Please give the listing again in full, leaving out its images.

Provided material:
───

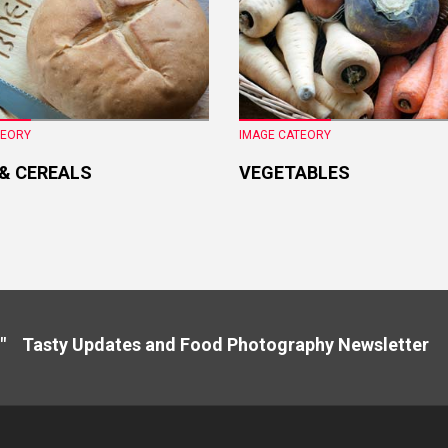
TEORY
IMAGE CATEORY
 & CEREALS
VEGETABLES
" Tasty Updates and Food Photography Newslette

───

Written solution:
TEORY
IMAGE CATEORY
 & CEREALS
VEGETABLES
" Tasty Updates and Food Photography Newslette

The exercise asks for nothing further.